Just a few days in power and the new Greek SYRIZA government of Alexis Tsipras is under criticism for moving from its foundational radical platform.
Now joining me from Athens is one such critic, Michael Nevradakis. Michael is a host of Dialogos radio program in Greece, and he’s contributed to several publications, including Truthout.
Thank you so much for joining me today, Michael.
MICHAEL NEVRADAKIS, RADIO HOST, DIALOGOS: Thank you for having me.
PERIES: So, Michael, you charge SYRIZA of having this very radical election platform and then moving away from it right away. Why are you making such a case?
NEVRADAKIS: Well, SYRIZA actually began to move away from its radical positions after the 2012 elections. They’ve been moderating their position since then. And a lot of what is in SYRIZA’s platform right now was announced by the current prime minister, Alexis Tsipras, at the Thessaloniki trade fair in September. And that is the event that is sort of the equivalent of the state of the union address in the United States. Its where all the political leaders from the major parties go and give sort of their major annual space. So at that event in September, Tsipras announced what essentially was their election platform. And elections hadn’t been called yet, but when early elections were called in late December, SYRIZA basically adopted those positions.

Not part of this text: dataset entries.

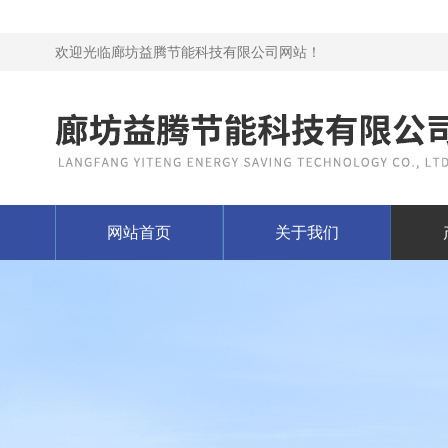
欢迎光临廊坊益腾节能科技有限公司网站！
网站首页
关于我们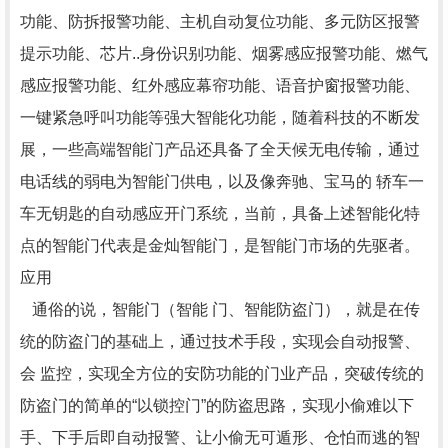
功能、防拆报警功能、主机自动复位功能、多元防区报警
提示功能、芯片..身份识别功能、烟雾感应报警功能、燃气
感应报警功能、红外感应幕帘功能、语音护窗报警功能、
一键紧急呼叫功能等强大智能化功能，随着科技的不断发
展，一些高端智能门产品还具备了全天候无电传输，通过
电话线的弱电为智能门供电，以及像奔驰、宝马的 轿车一
车无钥匙的自动感应开门系统，当前，具备上述智能化特
点的智能门代表是金灿智能门，是智能门市场的先驱者。
应用
通俗的说，智能门（智能 门、智能防盗门），就是在传
统的防盗门的基础上，通过技术手段，实现会自动报警、
会 监控，实现全方位的安防功能的门业产品，突破传统的
防盗门的简单的“以锁控门”的防盗思路，实现小偷难以下
手、下手后即自动报警、让小偷无可遁形、仓怕而逃的智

Now, SYRIZA used to be in favor of a number of rather radical issues. They were in favor of bank nationalizations, they were in favor of renationalizing industries that have already been privatized with the previous government. They were in favor of a unilateral write-down of Greece’s debt. There were many members in SYRIZA, including Mr. Lapazanis, who you mentioned, who were very much in favor of Greece leaving the Eurozone and returning to a national currency. There were many in SYRIZA who were talking about forming a committee to perform an audit of Greece’s debt to determine what percentage of that debt is odious and perhaps illegal or illegitimate. And they’ve backed off from a lot of those positions, and they’ve really moderated their positions in a lot of ways.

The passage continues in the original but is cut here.